- _DATASET RECORDS_

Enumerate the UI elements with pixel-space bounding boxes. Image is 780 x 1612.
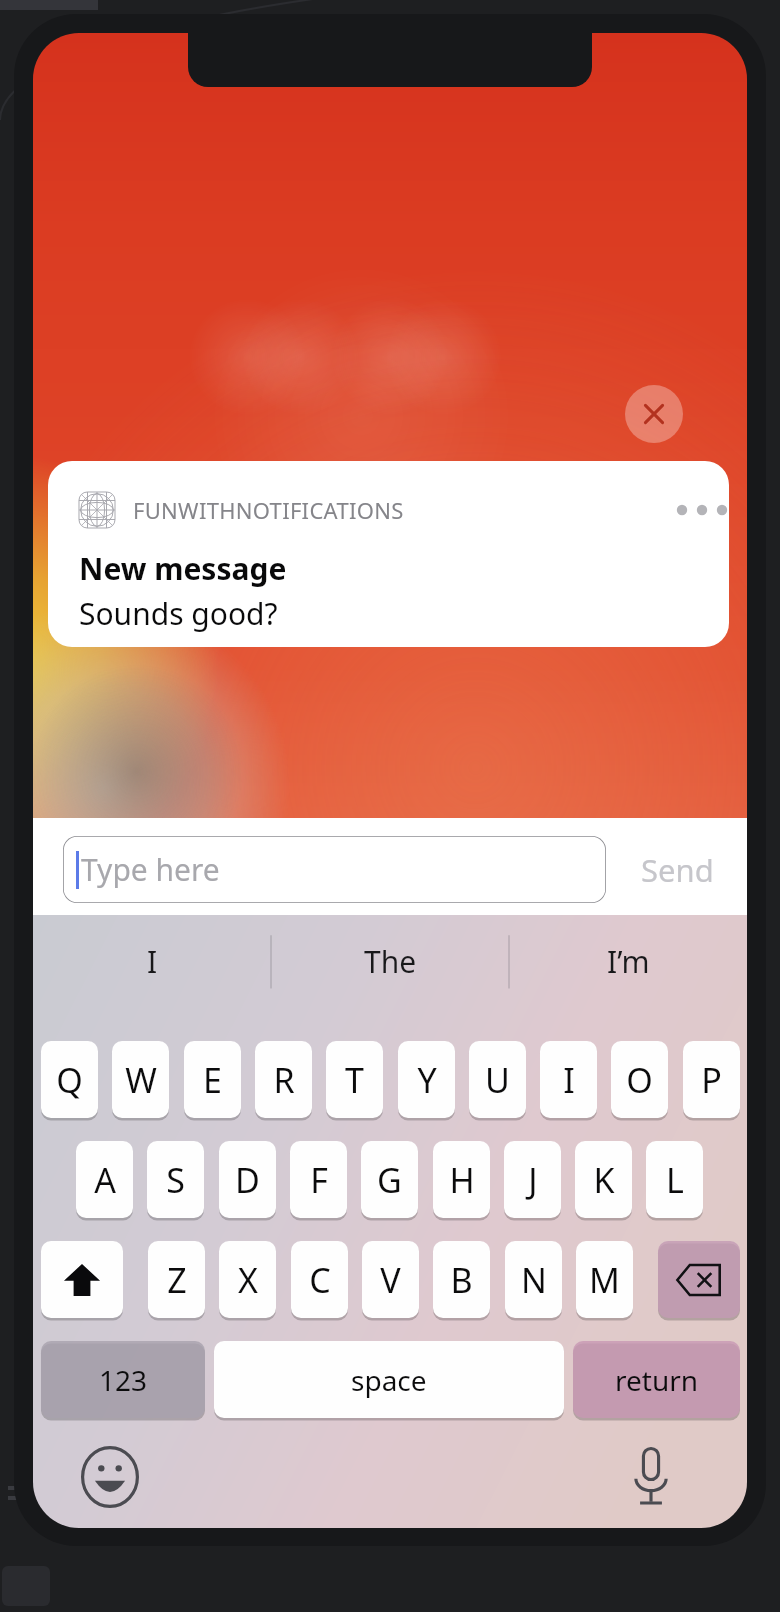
staticText: 123 (99, 1361, 148, 1399)
button[interactable]: Numbers (41, 1341, 205, 1418)
button[interactable]: The (271, 915, 509, 1007)
staticText: V (380, 1257, 401, 1303)
button[interactable]: E (184, 1041, 241, 1118)
staticText: I (147, 941, 158, 982)
button[interactable]: J (504, 1141, 561, 1218)
staticText: U (485, 1057, 510, 1103)
staticText: I (563, 1057, 575, 1103)
button[interactable]: M (576, 1241, 633, 1318)
button[interactable]: Q (41, 1041, 98, 1118)
button[interactable]: Y (398, 1041, 455, 1118)
staticText: N (521, 1257, 547, 1303)
button[interactable]: N (505, 1241, 562, 1318)
button[interactable]: More options (675, 493, 729, 527)
staticText: return (615, 1361, 699, 1399)
staticText: B (450, 1257, 473, 1303)
button[interactable]: H (433, 1141, 490, 1218)
staticText: The (364, 941, 417, 982)
button[interactable]: U (469, 1041, 526, 1118)
staticText: C (309, 1257, 331, 1303)
button[interactable]: Return (573, 1341, 740, 1418)
button[interactable]: Type here (63, 836, 606, 903)
staticText: H (449, 1157, 475, 1203)
button[interactable]: D (219, 1141, 276, 1218)
button[interactable]: T (326, 1041, 383, 1118)
button[interactable]: I (33, 915, 271, 1007)
button[interactable]: A (76, 1141, 133, 1218)
button[interactable]: Space (214, 1341, 564, 1418)
staticText: space (351, 1361, 427, 1399)
staticText: X (238, 1257, 258, 1303)
staticText: A (94, 1157, 116, 1203)
staticText: FUNWITHNOTIFICATIONS (133, 495, 404, 525)
staticText: R (273, 1057, 295, 1103)
staticText: P (701, 1057, 722, 1103)
button[interactable]: V (362, 1241, 419, 1318)
button[interactable]: Shift (41, 1241, 123, 1318)
button[interactable]: K (575, 1141, 632, 1218)
button[interactable]: F (290, 1141, 347, 1218)
staticText: O (626, 1057, 653, 1103)
button[interactable]: Dictation (617, 1443, 685, 1511)
button[interactable]: G (361, 1141, 418, 1218)
staticText: S (166, 1157, 185, 1203)
button[interactable]: O (611, 1041, 668, 1118)
button[interactable]: FUNWITHNOTIFICATIONS (48, 461, 729, 647)
staticText: G (377, 1157, 402, 1203)
button[interactable]: B (433, 1241, 490, 1318)
staticText: W (125, 1057, 157, 1103)
button[interactable]: R (255, 1041, 312, 1118)
staticText: New message (79, 548, 287, 589)
button[interactable]: Emoji keyboard (76, 1443, 144, 1511)
staticText: Y (417, 1057, 437, 1103)
staticText: F (310, 1157, 328, 1203)
staticText: Send (641, 849, 714, 891)
button[interactable]: S (147, 1141, 204, 1218)
staticText: Type here (81, 849, 220, 890)
staticText: L (666, 1157, 684, 1203)
button[interactable]: Z (148, 1241, 205, 1318)
staticText: Q (56, 1057, 83, 1103)
staticText: M (589, 1257, 620, 1303)
button[interactable]: Send (622, 836, 732, 903)
staticText: T (345, 1057, 364, 1103)
button[interactable]: W (112, 1041, 169, 1118)
button[interactable]: X (219, 1241, 276, 1318)
button[interactable]: L (646, 1141, 703, 1218)
button[interactable]: C (291, 1241, 348, 1318)
button[interactable]: I’m (509, 915, 747, 1007)
staticText: Sounds good? (79, 593, 278, 634)
staticText: J (528, 1157, 538, 1203)
staticText: Z (167, 1257, 187, 1303)
button[interactable]: Backspace (658, 1241, 740, 1318)
button[interactable]: Close notification (625, 385, 683, 443)
staticText: D (235, 1157, 260, 1203)
button[interactable]: I (540, 1041, 597, 1118)
button[interactable]: P (683, 1041, 740, 1118)
staticText: I’m (607, 941, 650, 982)
staticText: K (593, 1157, 615, 1203)
staticText: E (203, 1057, 222, 1103)
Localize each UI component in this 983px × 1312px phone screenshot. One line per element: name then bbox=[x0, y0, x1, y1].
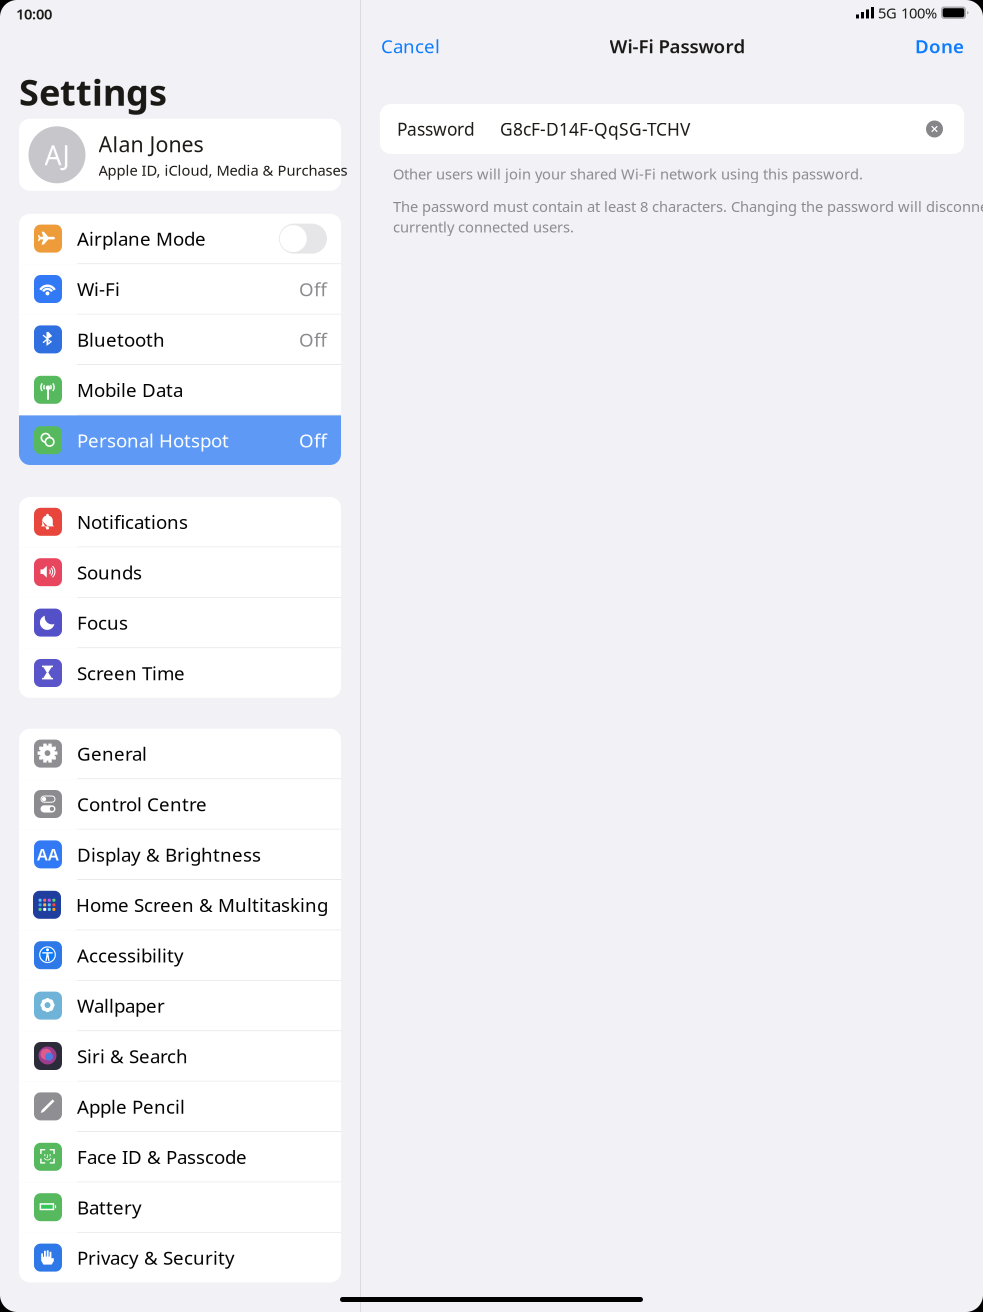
staticText: Password bbox=[397, 118, 475, 140]
staticText: Wallpaper bbox=[77, 993, 165, 1018]
staticText: Wi-Fi Password bbox=[610, 34, 746, 58]
button[interactable]: Home Screen & Multitasking bbox=[18, 880, 342, 930]
staticText: General bbox=[77, 741, 147, 766]
button[interactable]: Done bbox=[915, 34, 964, 58]
staticText: Screen Time bbox=[77, 661, 185, 685]
staticText: Other users will join your shared Wi-Fi … bbox=[393, 164, 863, 184]
button[interactable]: Mobile Data bbox=[19, 365, 341, 415]
staticText: Off bbox=[299, 428, 327, 453]
button[interactable]: Notifications bbox=[19, 497, 341, 547]
staticText: Off bbox=[299, 327, 327, 352]
staticText: Off bbox=[299, 277, 327, 301]
staticText: AJ bbox=[44, 137, 70, 172]
staticText: Focus bbox=[77, 610, 128, 635]
staticText: Airplane Mode bbox=[77, 226, 206, 251]
button[interactable]: Accessibility bbox=[19, 930, 341, 981]
staticText: Siri & Search bbox=[77, 1044, 188, 1068]
button[interactable]: Focus bbox=[19, 598, 341, 648]
staticText: Wi-Fi bbox=[77, 277, 120, 301]
button[interactable]: General bbox=[19, 729, 341, 779]
button[interactable]: Face ID & Passcode bbox=[19, 1132, 341, 1182]
button[interactable]: Sounds bbox=[19, 547, 341, 598]
button[interactable]: Wallpaper bbox=[19, 981, 341, 1031]
button[interactable]: Bluetooth bbox=[19, 315, 341, 365]
button[interactable]: Battery bbox=[19, 1182, 341, 1233]
button[interactable]: Cancel bbox=[381, 34, 440, 58]
button[interactable]: AA bbox=[19, 830, 341, 880]
button[interactable]: Control Centre bbox=[19, 779, 341, 830]
staticText: AA bbox=[37, 844, 59, 865]
button[interactable]: AJ bbox=[19, 119, 341, 191]
staticText: Sounds bbox=[77, 560, 142, 585]
staticText: Done bbox=[915, 34, 964, 58]
staticText: Home Screen & Multitasking bbox=[76, 892, 328, 917]
staticText: 10:00 bbox=[16, 4, 52, 24]
button[interactable]: Wi-Fi bbox=[19, 264, 341, 315]
button[interactable]: Clear password bbox=[926, 120, 943, 138]
staticText: Personal Hotspot bbox=[77, 428, 229, 453]
button[interactable]: Airplane Mode bbox=[19, 214, 341, 264]
staticText: 5G 100% bbox=[878, 3, 937, 22]
staticText: Settings bbox=[19, 68, 167, 116]
staticText: Apple Pencil bbox=[77, 1094, 185, 1119]
staticText: Face ID & Passcode bbox=[77, 1144, 247, 1169]
button[interactable]: Screen Time bbox=[19, 648, 341, 698]
staticText: Accessibility bbox=[77, 943, 184, 968]
staticText: Mobile Data bbox=[77, 377, 183, 402]
staticText: G8cF-D14F-QqSG-TCHV bbox=[500, 118, 690, 140]
button[interactable]: Siri & Search bbox=[19, 1031, 341, 1082]
staticText: Alan Jones bbox=[98, 130, 204, 158]
staticText: Apple ID, iCloud, Media & Purchases bbox=[98, 160, 348, 180]
staticText: The password must contain at least 8 cha… bbox=[393, 196, 983, 216]
staticText: Control Centre bbox=[77, 792, 207, 816]
staticText: Battery bbox=[77, 1195, 142, 1220]
button[interactable]: Personal Hotspot bbox=[19, 415, 341, 465]
button[interactable]: Privacy & Security bbox=[19, 1233, 341, 1282]
staticText: Notifications bbox=[77, 509, 188, 534]
button[interactable]: Apple Pencil bbox=[19, 1082, 341, 1132]
staticText: Bluetooth bbox=[77, 327, 165, 352]
staticText: currently connected users. bbox=[393, 217, 574, 236]
staticText: Cancel bbox=[381, 34, 440, 58]
staticText: Display & Brightness bbox=[77, 842, 261, 867]
staticText: Privacy & Security bbox=[77, 1245, 235, 1270]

- _WORK TO COMPLETE_
List the lines of the entries that include "Multitasking".

- _SOLUTION TO THIS TASK_
button[interactable]: Home Screen & Multitasking bbox=[18, 880, 342, 930]
staticText: Home Screen & Multitasking bbox=[76, 892, 328, 917]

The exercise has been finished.